The baristas at the shop—who on some mornings resemble an all-girl punk band—whir cappuccinos and drizzle vinaigrette over side salads as locals gather here to read the paper, chain smoke, and type on laptops. Sarah Moore, who’s been a regular at Bongo Java since moving to Nashville in 2001, says most of her liberal twenty-something friends wouldn’t even consider voting for Bush. However, Moore says her gut reaction is that the rest of the state favors the incumbent. “Especially around here, with Ft. Campbell being so close,” she explains, “there’s so much ‘support our troops’ sentiment. More often than not, people say ‘support our troops’ and mean ‘support President Bush and his completely insane and unfounded war.’” 

According to Moore, who was raised about two hours from Nashville in Chattanooga, the state’s fourth largest city, positive response to Kerry in the state’s urban areas may not translate into overwhelming votes for the Democratic ticket in November. “I’ve seen a huge number of pro-Bush yard signs and bumper stickers. I think that there’s a lot of older money in the state and a lot of wealthy white families, as well as a lot of die-hard conservative, salt-of-the-earth-type rural people in Tennessee, to say nothing of the huge percentage of Tennesseans who belong to evangelical or ultrafundamentalist Protestant churches. I’m still not really enthusiastic about Kerry’s chances here, much as I hate to admit that,” she says. 

And Moore may be right: The most bleak among recent polls shows Bush leading Kerry by 16 points in Tennessee. The statewide poll, conducted by Mason-Dixon Polling & Research Inc. of Washington D.C., reports that of the 625 registered and likely voters polled, 53% would vote for Bush, 37% would vote for Kerry, 9% are undecided, and 1% would vote for Ralph Nader. Tennessee has favored the winner in the last 10 presidential elections, and that the Democratic ticket may lose the bellwether state seems certain to voters such as Moore. “I have a hard time believing that we’re going to go for Kerry. I wish it weren’t that way, but…” she says with a sigh. 
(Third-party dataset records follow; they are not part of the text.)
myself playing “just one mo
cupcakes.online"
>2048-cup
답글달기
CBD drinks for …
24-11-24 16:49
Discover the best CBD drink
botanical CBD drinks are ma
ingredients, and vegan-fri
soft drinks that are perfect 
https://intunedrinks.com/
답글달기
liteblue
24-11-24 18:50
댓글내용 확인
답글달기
While other recent polls soften Bush’s lead, action on part of the national Kerry campaign indicates that, like Moore, the party has given up hope for a Kerry win in Tennessee. At the Democratic National Convention in July, Paul Rivera, Kerry’s national political director, told an audience of the state’s delegates: “Tennessee is a target. Tennessee is a battleground. We want Tennessee.” But the Democratic National Committee seems to be counting on the fundraising efforts of local activists such as Hatler to draw voters in the state.
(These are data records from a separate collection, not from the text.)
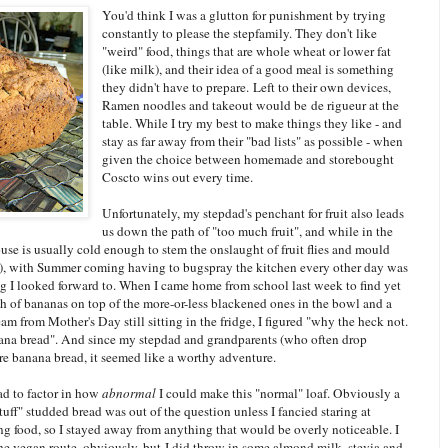
You'd think I was a glutton for punishment by trying
constantly to please the stepfamily. They don't like
"weird" food, things that are whole wheat or lower fat
(like milk), and their idea of a good meal is something
they didn't have to prepare. Left to their own devices,
Ramen noodles and takeout would be de rigueur at the
table. While I try my best to make things they like - and
stay as far away from their "bad lists" as possible - when
given the choice between homemade and storebought
Coscto wins out every time.
Unfortunately, my stepdad's penchant for fruit also leads
us down the path of "too much fruit", and while in the
use is usually cold enough to stem the onslaught of fruit flies and mould
 it), with Summer coming having to bugspray the kitchen every other day was
g I looked forward to. When I came home from school last week to find yet
h of bananas on top of the more-or-less blackened ones in the bowl and a
eam from Mother's Day still sitting in the fridge, I figured "why the heck not.
nana bread". And since my stepdad and grandparents (who often drop
re banana bread, it seemed like a worthy adventure.
ad to factor in how
abnormal
I could make this "normal" loaf. Obviously a
tuff" studded bread was out of the question unless I fancied staring at
ng food, so I stayed away from anything that would be overly noticeable. I
he vegan route, obviously, but I did throw in some almond milk, stevia and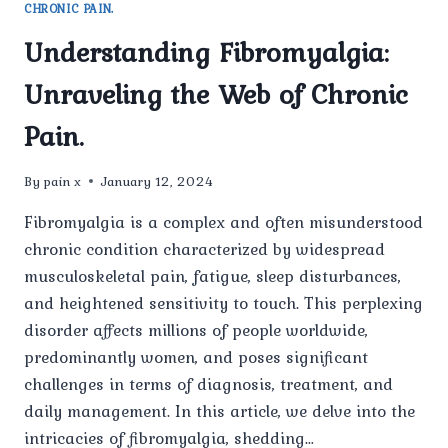
CHRONIC PAIN.
Understanding Fibromyalgia:
Unraveling the Web of Chronic
Pain.
By
pain x
January 12, 2024
Fibromyalgia is a complex and often misunderstood
chronic condition characterized by widespread
musculoskeletal pain, fatigue, sleep disturbances,
and heightened sensitivity to touch. This perplexing
disorder affects millions of people worldwide,
predominantly women, and poses significant
challenges in terms of diagnosis, treatment, and
daily management. In this article, we delve into the
intricacies of fibromyalgia, shedding…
Local party leaders are reluctant to talk about how much money the campaign is investing in Tennessee—or whether the party still even considers the contest in the state worth fighting, given the recent polls. Beyond advertisements run nationally by the Kerry campaign, there are no ads targeted specifically to Tennessee. Staff at the state campaign office scoff that Tennessee belongs to the “Bush’s to Lose” crowd. But while Hatler erects billboards and hosts Kerry “grill outs,” the national campaign is concentrating on other, seemingly more winnable states such as Pennsylvania, Colorado, and New Mexico. 
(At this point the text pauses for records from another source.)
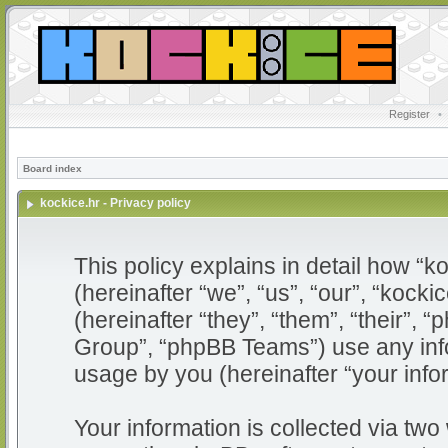
Register
•
Board index
kockice.hr - Privacy policy
This policy explains in detail how “ko
(hereinafter “we”, “us”, “our”, “kocki
(hereinafter “they”, “them”, “their”
Group”, “phpBB Teams”) use any info
usage by you (hereinafter “your info
Your information is collected via two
Back in Crossville—a community that’s nearly 98 percent white and seems to thrive with the salt-of-the-earthers Moore describes—Democrats are nonetheless optimistic. At the Chestnut Hill Winery off Interstate 81, where Tennessee blackberry dessert wine is the best seller, owner Brenda Givens says that local Democrats are hopeful. “I think with this election we’ll see very positive things for Mr. Kerry,” she says.

Dennis Hatler agrees. In addition to the three billboards already up in Cumberland County, the local Tennesseans for Kerry group has put up 25 smaller pro-Kerry signs throughout the area, and several hundred Kerry/Edwards yard signs can be seen on neighborhood lawns. The group will also launch a radio and newspaper campaign in mid-October, investing nearly $4,000 on advertising spots, according to Hatler. “That may not seem like a lot, but for Cumberland County it is,” he says.

“I’m amazed at how easy it’s been to raise funds and find volunteers in the area,” says Hatler, who seems surprised that the Kerry campaign isn’t paying more attention. “We’re a pretty active group, and voters here are looking for a president they can trust.”